Tratamento cirúrgico de crianças com pneumonia necrosante

Surgical treatment of children with necrotizing pneumonia

Fernando Luiz Westphal, Luís Carlos de Lima, José Corrêa Lima Netto, Eugênio Tavares, Edson de Oliveira Andrade, Márcia dos Santos da Silva

ABSTRACT

Objective: To describe the results of the surgical treatment of children with necrotizing pneumonia. Methods: A retrospective analysis of the medical charts of 20 children diagnosed with necrotizing pneumonia and submitted to surgical treatment between March of 1997 and September of 2008 in the thoracic surgery departments of two hospitals in the city of Manaus, Brazil. We compiled data regarding age, gender, etiologic agent, indications for surgery, type of surgical resection performed, and postoperative complications. Results: The mean age of the patients was 30 months. Of the 20 patients studied, 12 (60%) were female. The most common etiologic agents were Staphylococcus aureus, in 5 patients (25%), and Klebsiella sp., in 2 (10%). The indications for surgery were sepsis, in 16 patients (80%), and bronchopleural fistula, in 4 (20%). The types of surgical procedures performed were lobectomy, in 12 patients (60%), segmentectomy, in 7 (35%), and bilobectomy, in 1 (5%). There were 8 patients (40%) who also underwent decortication. The postoperative complications were as follows: bronchopleural fistula, in 4 patients (20%); empyema, in 1 (5%); pneumatocele, in 1 (5%); and phlebitis of the left arm, in 1 (5%). Four (20%) of the patients died. Conclusions: Surgical resection should be considered in patients with evidence of pulmonary necrosis. Resection is indicated in cases of severe sepsis, high output bronchopleural fistula, or acute respiratory failure that are refractory to clinical treatment.

Keywords: Pneumonia; Necrosis; Lung abscess; Empyema, pleural.

RESUMO

Objetivo: Descrever os resultados do tratamento cirúrgico de crianças com pneumonia necrosante.

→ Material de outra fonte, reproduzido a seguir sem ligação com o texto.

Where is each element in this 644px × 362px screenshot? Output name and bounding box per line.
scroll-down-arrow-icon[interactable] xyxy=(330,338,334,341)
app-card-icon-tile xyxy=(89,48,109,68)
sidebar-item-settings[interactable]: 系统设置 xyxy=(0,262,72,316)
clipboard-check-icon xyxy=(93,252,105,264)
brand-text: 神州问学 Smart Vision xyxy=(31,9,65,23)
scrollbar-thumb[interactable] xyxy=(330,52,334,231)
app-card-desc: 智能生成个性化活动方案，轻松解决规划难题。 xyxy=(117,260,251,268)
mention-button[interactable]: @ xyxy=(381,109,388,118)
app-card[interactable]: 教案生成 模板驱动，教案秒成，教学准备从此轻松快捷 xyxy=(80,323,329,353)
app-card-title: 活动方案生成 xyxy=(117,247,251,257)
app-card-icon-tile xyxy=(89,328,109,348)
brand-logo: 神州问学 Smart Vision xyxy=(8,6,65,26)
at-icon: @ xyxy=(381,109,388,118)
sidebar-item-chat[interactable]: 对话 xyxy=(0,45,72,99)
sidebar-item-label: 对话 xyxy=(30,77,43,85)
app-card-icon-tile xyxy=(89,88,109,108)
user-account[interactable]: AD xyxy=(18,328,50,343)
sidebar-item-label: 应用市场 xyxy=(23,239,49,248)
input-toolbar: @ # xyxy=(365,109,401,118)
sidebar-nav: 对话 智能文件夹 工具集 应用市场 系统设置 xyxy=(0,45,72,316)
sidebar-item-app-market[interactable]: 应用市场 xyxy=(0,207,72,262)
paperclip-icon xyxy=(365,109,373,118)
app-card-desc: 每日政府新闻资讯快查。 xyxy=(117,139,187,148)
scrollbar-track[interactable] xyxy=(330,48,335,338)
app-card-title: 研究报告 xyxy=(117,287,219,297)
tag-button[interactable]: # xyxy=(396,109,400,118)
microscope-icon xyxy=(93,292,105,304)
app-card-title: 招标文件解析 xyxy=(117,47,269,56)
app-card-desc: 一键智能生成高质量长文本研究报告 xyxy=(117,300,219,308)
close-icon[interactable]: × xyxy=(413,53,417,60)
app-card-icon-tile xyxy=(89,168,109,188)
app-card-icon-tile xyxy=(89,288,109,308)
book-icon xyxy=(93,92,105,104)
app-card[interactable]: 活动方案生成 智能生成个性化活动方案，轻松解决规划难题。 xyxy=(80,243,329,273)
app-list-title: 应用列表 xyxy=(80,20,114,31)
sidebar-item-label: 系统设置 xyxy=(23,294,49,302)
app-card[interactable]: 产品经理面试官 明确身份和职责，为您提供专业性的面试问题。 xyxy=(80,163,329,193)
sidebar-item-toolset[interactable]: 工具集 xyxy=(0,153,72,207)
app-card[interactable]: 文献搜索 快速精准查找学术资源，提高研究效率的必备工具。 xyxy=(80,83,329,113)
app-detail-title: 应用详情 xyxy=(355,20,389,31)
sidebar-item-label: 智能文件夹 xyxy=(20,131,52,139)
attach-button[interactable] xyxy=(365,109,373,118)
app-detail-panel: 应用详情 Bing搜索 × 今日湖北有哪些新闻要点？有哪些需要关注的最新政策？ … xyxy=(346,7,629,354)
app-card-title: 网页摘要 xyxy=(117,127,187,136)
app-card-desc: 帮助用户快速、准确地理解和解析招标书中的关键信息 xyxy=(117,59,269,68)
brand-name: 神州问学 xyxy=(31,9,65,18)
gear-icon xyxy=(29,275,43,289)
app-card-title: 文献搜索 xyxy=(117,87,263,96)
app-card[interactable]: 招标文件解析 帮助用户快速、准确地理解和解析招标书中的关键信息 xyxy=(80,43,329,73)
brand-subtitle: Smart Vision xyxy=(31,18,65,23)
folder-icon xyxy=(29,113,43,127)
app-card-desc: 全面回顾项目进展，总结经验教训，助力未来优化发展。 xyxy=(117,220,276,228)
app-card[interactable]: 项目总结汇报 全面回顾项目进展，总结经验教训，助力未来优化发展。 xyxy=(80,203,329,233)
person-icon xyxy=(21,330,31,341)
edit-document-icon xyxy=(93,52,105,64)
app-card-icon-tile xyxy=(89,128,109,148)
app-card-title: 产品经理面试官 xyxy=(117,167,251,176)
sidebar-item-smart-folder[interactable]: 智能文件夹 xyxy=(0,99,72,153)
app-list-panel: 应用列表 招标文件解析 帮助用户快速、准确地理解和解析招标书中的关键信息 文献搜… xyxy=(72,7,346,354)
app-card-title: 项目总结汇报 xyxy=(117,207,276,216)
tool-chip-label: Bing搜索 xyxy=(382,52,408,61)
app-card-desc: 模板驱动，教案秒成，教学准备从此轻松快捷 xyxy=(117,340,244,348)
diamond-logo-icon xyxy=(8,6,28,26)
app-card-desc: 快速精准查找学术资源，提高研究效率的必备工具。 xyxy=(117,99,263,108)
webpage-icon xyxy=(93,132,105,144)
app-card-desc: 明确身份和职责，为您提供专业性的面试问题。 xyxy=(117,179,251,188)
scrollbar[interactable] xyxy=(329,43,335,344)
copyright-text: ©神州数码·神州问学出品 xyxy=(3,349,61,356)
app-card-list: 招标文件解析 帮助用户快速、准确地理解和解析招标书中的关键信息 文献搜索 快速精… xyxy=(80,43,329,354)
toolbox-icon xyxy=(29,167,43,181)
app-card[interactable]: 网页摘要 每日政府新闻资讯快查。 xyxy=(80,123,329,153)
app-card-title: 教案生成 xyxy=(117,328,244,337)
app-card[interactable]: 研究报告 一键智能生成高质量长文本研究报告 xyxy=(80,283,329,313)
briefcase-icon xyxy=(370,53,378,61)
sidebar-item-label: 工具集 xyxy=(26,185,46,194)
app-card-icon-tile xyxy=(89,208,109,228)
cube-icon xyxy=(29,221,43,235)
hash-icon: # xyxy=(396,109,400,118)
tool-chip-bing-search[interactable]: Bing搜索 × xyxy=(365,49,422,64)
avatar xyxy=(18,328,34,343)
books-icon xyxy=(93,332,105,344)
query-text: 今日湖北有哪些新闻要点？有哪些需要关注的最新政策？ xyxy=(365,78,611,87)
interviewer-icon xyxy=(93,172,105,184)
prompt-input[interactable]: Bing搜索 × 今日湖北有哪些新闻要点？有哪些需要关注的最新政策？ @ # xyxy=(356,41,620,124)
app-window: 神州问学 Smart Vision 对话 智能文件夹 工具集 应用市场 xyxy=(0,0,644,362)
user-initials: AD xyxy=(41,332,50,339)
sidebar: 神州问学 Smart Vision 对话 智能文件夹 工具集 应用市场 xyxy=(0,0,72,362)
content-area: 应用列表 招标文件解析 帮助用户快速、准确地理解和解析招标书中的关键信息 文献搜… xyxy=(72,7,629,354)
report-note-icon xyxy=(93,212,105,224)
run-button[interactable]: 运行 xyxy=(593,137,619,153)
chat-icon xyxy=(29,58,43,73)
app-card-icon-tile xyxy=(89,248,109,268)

Métodos:   Análise retrospectiva dos prontuários de 20 crianças diagnosticadas com pneumonia necrosante e submetidas ao tratamento cirúrgico nos serviços de cirurgia torácica de dois hospitais na cidade de Manaus (AM) entre março de 1997 e setembro de 2008. Dados referentes a idade, sexo, agente etiológico, motivos da indicação cirúrgica, tipo de ressecção cirúrgica realizada e complicações pós-operatórias foram compilados. Resultados: Dos 20 pacientes analisados, 12 (60%) eram do sexo feminino. A média de idade dos pacientes foi de 30 meses. Os agentes etiológicos mais encontrados foram Staphylococcus aureus, em 5 pacientes (25%), e Klebsiella sp., em 2 (10%). Os motivos de indicação cirúrgica foram sepse, em 16 pacientes (80%), e fístula broncopleural, em 4 (20%). Os tipos de procedimentos cirúrgicos realizados foram lobectomia, em 12 pacientes (60%), segmentectomia, em 7 (35%), e bilobectomia, em 1 (5%). Além desses procedimentos, 8 pacientes (40%) foram submetidos à descorticação pulmonar. As complicações pós-operatórias foram as seguintes: fístula broncopleural, em 4 pacientes (20%); empiema, em 1 (5%); pneumatocele, em 1 (5%); e flebite em membro superior esquerdo, em 1 (5%). Quatro pacientes (20%) morreram. Conclusões: Pacientes com evidências de necrose pulmonar devem ser considerados para a ressecção cirúrgica, que está indicada em casos graves de sepse, fístula broncopleural de alto débito ou insuficiência respiratória aguda que não respondem ao tratamento clínico

Palavras-chave: Pneumonia; Necrose; Abscesso pulmonar; Empiema pleural.

Introdução

A pneumonia necrosante (PN) é uma rara complicação da infecção pulmonar em crianças, sobretudo na era pós-antibiótico.(1) Os termos "gangrena pulmonar", "abscesso pulmonar" e "PN" se referem à extensa desvitalização do parênquima pulmonar, que atinge todo um segmento ou lobo.(2) Mais especificamente, a PN pode ser definida como a consolidação de um segmento pulmonar com necrose em sua periferia, formando múltiplas cavidades visíveis em TC axial de tórax.(3)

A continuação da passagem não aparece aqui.